2023-07-04 Nature Communications 誌刊行論文の書誌情報を追記
2021-09-10 bioRxiv 投稿に準拠した初稿
[出典] "Modeling CRISPR-Cas13d on-target and off-target effects using machine learning approaches" Cheng X, Li Z [..] Fei T, Li W. (bioRxiv. 2021-09-04). Nat Commun 2023-02-10.  https://doi.org/10.1038/s41467-023-36316-3 [著者所属] Children’s National Hospital, George Washington U, Northeastern U, U Illinois at Urbana-Champaign.
 CRISPR-Cas13d (RfxCas13d、またはCasRx)RNA編集システムを応用する上での大きな課題は,他のCRISPR-Casシステムと同様に,ガイドRNA (sgRNAs)に依存するオンターゲット効果とオフターゲット効果を正確に予測することである.ここでは,タンパク質をコードする遺伝子と長鎖ノンコーディングRNA (lncRNA)を標的とするCRISPR-Cas13dによる大規模な細胞増殖スクリーニングを行い,そのデータに既に公開されていたデータも組み合わせた上で,深層学習と機械学習により,Cas13dのオンターゲット効率とオフターゲット編集が細胞生存率に及ぼす効果をモデル化した.

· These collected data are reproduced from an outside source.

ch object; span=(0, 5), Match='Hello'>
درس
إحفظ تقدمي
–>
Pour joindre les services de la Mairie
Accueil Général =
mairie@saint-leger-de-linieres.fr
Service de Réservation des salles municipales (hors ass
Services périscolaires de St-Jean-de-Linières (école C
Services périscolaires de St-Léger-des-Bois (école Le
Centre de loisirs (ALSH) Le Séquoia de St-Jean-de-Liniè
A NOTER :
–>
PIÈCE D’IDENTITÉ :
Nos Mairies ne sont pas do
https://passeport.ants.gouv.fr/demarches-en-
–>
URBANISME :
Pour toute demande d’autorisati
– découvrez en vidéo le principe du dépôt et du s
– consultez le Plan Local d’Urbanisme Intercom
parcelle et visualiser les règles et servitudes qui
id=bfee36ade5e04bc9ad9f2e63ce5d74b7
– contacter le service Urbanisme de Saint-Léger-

  • メラノーマ細胞株A375において,192種類のタンパク質コーディング遺伝子と234種類のlncRNAを標的とする10,830個のガイドを含むCRISPR-Cas13dスクリーニングを行った.このデータセットには,既知の必須遺伝子94種類と非必須遺伝子14種類が含まれており,これらの遺伝子群については1遺伝子あたりのsgRNAsが~30種類に及んだ.

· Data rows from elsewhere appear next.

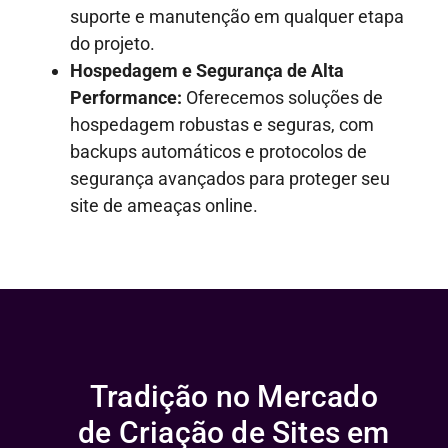
suporte e manutenção em qualquer etapa
do projeto.
Hospedagem e Segurança de Alta
Performance:
Oferecemos soluções de
hospedagem robustas e seguras, com
backups automáticos e protocolos de
segurança avançados para proteger seu
site de ameaças online.
Tradição no Mercado
de Criação de Sites em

  • このデータセットと公開データを組み合わせることで,22,599個のCas13d sgRNAsのデータを得て,Cas13dの効率と特異性を系統的に分析した.
  • 高性能な特徴抽出を特長とするDeep Convolutional Neural Network (DCNN) と時系列情報認識を特長とするRecurrent Neural Network (RNN) を組み合わせたConvolutional recurrent neural network (C-RNN)を利用して,sgRNAの配列と共にその予測二次構造から,空間的・時間的な特徴を学習させた深層学習モデルDeepCas13を構築した.

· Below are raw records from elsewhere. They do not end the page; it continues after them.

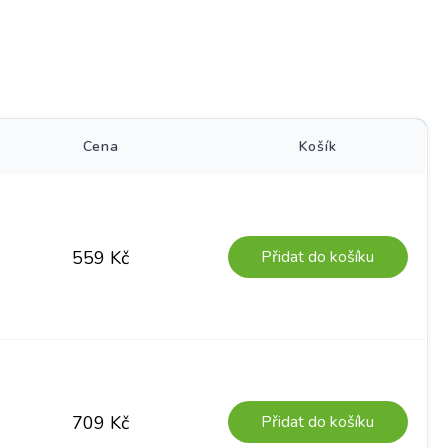
)
Cena
Košík
Přidat do košíku
559
Kč
Přidat do košíku
709
Kč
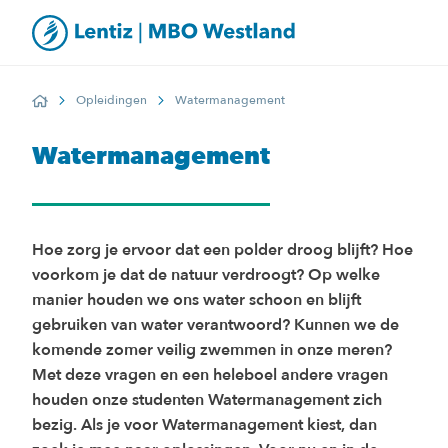
Opleidingen
Watermanagement
Home
Watermanagement
Hoe zorg je ervoor dat een polder droog blijft? Hoe
voorkom je dat de natuur verdroogt? Op welke
manier houden we ons water schoon en blijft
gebruiken van water verantwoord? Kunnen we de
komende zomer veilig zwemmen in onze meren?
Met deze vragen en een heleboel andere vragen
houden onze studenten Watermanagement zich
bezig. Als je voor Watermanagement kiest, dan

  • DeepCas13dは,これまでの機械学習法や過去に発表された手法 (ランダムフォレスト, XGBoost , サポートベクターマシン, AdaBoost, および GBM)によるモデルに優り,タンパク質コーデングRNAとノンコーディングRNA (環状RNAやlncRNAなど)を標的とするsgRNAsの効率を正確に予測した.
  • 次に,既知の非必須遺伝子を標的とする2,893種類のsgRNAsが細胞生存率に及ぼす影響を分析した.非必須遺伝子を標的としたにも関わらず細胞生存率を有意に低下させたsgRNAsは,オフターゲットのRNAやCRISPR-Cas13システムに独特な非選択的RNA切断活性 (コラテラル活性)の毒性を帯びていると考えられるからである.サンプル数が少ないことからランダムフォレスト法で,そうしたsgRNAsの特徴量を抽出したところ,sgRNAのオンターゲット活性を決定づける特徴量に類似していた.DeepCas13これは,非必須RNAを標的とするsgRNAsを細部増殖スクリーニングのネガティブコントロールとして使用することで,オフターゲット生存率効果に起因する偽陽性を減らすことができることを示唆した.
  • 最後に,これらのモデルをlncRNAを標的とする234種類のsgRNAを含むスクリーニングに適用し,複数の細胞株において細胞の生存率と増殖に影響を与えるlncRNAs (既知および推定の発がん性lncRNAや、細胞株間で細胞型特異的な機能を持つlncRNAなど)を同定した。